Objective: To develop a questionnaire that is sensitive to changes in the symptomatology of the female lower urinary tract, particularly urinary incontinence, providing an instrument that can characterize symptom severity, impact on quality of life and evaluate treatment outcome.
Patients, subjects and methods: Items covering as wide a range of urinary symptoms as possible were devised after consultation with clinicians and a health scientist, a literature review and discussion with patients. Additional items assessed the degree of 'bother' that symptoms were causing. Eighty-five women with clinical symptoms attending for urodynamic assessment and 20 women with none were asked to self-complete the questionnaire. The instrument's validity was assessed by interviewing patients and measuring levels of missing data, comparing symptom scores between clinical and non-clinical populations and comparison with frequency/volume charts and data from pad tests. The instrument's reliability was assessed by measuring both internal consistency and stability, using a 2-week test-retest analysis.
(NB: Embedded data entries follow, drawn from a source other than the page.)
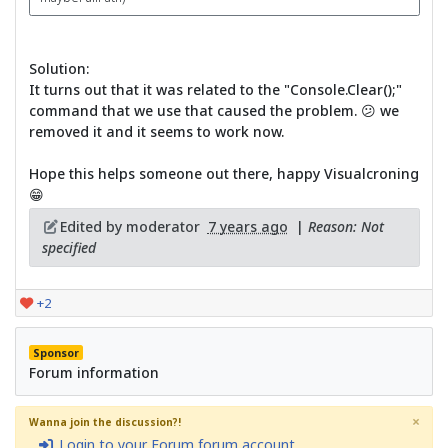
Solution:
It turns out that it was related to the "Console.Clear();"
command that we use that caused the problem. 😕 we
removed it and it seems to work now.
Hope this helps someone out there, happy Visualcroning
😁
Edited by moderator
7 years ago
|
Reason: Not
specified
+2
Sponsor
Forum information
×
Wanna join the discussion?!
Login to your Forum forum account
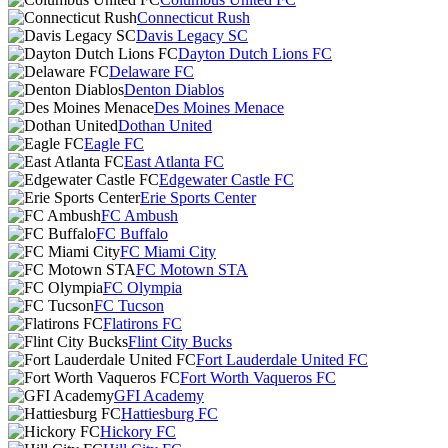
Connecticut Rush
Davis Legacy SC
Dayton Dutch Lions FC
Delaware FC
Denton Diablos
Des Moines Menace
Dothan United
Eagle FC
East Atlanta FC
Edgewater Castle FC
Erie Sports Center
FC Ambush
FC Buffalo
FC Miami City
FC Motown STA
FC Olympia
FC Tucson
Flatirons FC
Flint City Bucks
Fort Lauderdale United FC
Fort Worth Vaqueros FC
GFI Academy
Hattiesburg FC
Hickory FC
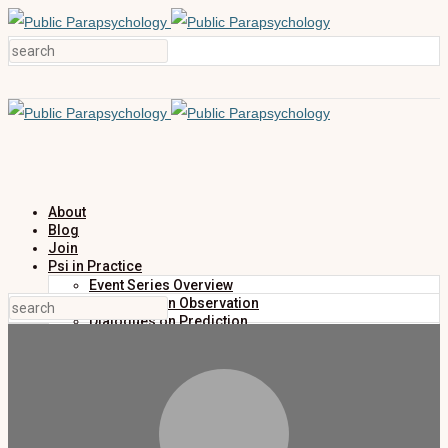
About
Blog
Join
Psi in Practice
Event Series Overview
Dialogues on Observation
Dialogues on Prediction
Dialogues on Investigation
Dialogues on Publication
Research
Education
Research Summaries
Primers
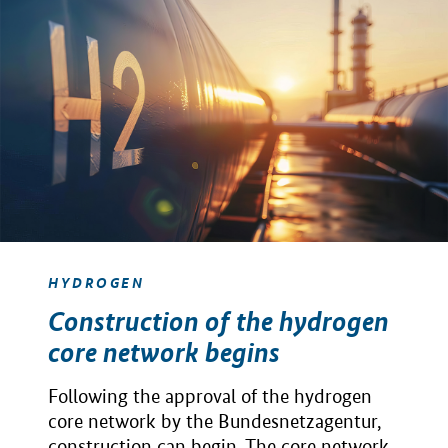
HYDROGEN
Construction of the hydrogen
core network begins
Following the approval of the hydrogen
core network by the Bundesnetzagentur,
construction can begin. The core network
Results: The questionnaire was completed by the patients with a mean of only 2% of items missing; most questions were easily understood. Construct validity was good, with the instrument easily differentiating clinical and non-clinical populations. Criterion validity, as tested against frequency/volume charts and pad-test data, was acceptable, with Kappa coefficients of 0.29-0.79 for frequency/volume data and Spearman rank correlations of 0.50-0.97 and 0.31-0.67 for frequency/volume and pad-test data, respectively. The reliability of the instrument was good; a Cronbach's alpha of 0.78 indicated that the symptom questions had high internal consistency, while stability was excellent, with 78% of symptoms and problems answered identically on two occasions, and Spearman rank correlations of 0.86 and 0.90, respectively.
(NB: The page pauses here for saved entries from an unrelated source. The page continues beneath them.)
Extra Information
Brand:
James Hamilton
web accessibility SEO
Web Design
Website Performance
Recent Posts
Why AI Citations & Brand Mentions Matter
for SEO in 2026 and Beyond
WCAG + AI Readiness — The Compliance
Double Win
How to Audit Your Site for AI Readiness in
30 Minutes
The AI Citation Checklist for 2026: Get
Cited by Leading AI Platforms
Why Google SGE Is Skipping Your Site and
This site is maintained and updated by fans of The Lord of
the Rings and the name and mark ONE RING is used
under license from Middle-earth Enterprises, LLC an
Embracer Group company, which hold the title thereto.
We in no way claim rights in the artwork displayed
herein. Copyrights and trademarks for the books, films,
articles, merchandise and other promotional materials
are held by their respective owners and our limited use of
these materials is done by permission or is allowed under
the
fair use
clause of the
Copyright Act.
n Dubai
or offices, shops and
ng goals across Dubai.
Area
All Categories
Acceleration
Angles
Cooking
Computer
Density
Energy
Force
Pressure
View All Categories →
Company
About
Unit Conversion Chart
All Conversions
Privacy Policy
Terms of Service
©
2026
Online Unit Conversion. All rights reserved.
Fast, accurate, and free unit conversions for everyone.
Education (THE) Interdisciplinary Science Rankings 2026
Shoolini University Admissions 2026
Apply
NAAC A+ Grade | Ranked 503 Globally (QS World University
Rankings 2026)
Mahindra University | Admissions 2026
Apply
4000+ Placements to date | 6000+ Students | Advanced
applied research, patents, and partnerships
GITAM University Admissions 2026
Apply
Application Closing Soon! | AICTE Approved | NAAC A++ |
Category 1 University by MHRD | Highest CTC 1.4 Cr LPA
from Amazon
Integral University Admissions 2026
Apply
Conclusion: The instrument has good psychometric validity and reliability. The stability demonstrated at baseline and the ability to differentiate clearly between community and clinical populations suggest that it should be ideal for measuring changes following therapeutic intervention. The addition of life-impact items and a 'bother' factor may provide the opportunity to identify those women who wish treatment for their symptoms; this dimension requires further exploration.